● Records contained in a dataset
+++

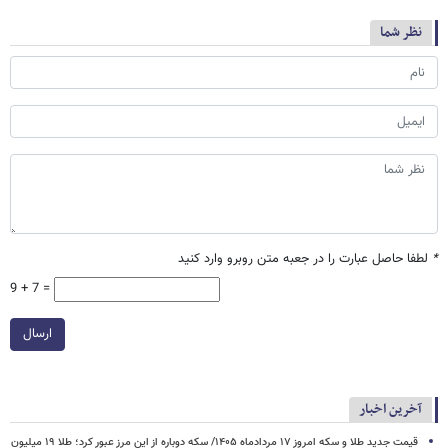
نظر شما
*
لطفا حاصل عبارت را در جعبه متن روبرو وارد کنید
9 + 7 =
ارسال
آخرین اخبار
قیمت جدید طلا و سکه امروز ۱۷ مردادماه ۱۴۰۵/ سکه دوباره از این مرز عبور کرد؛ طلا ۱۹ میلیون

+++

● WHAT IS BEING ASKED
Since pictures are not part of the copy, set down only the remaining data exactly.

● SOLUTION TO THE PROBLEM
نظر شما
*
لطفا حاصل عبارت را در جعبه متن روبرو وارد کنید
9 + 7 =
ارسال
آخرین اخبار
قیمت جدید طلا و سکه امروز ۱۷ مردادماه ۱۴۰۵/ سکه دوباره از این مرز عبور کرد؛ طلا ۱۹ میلیون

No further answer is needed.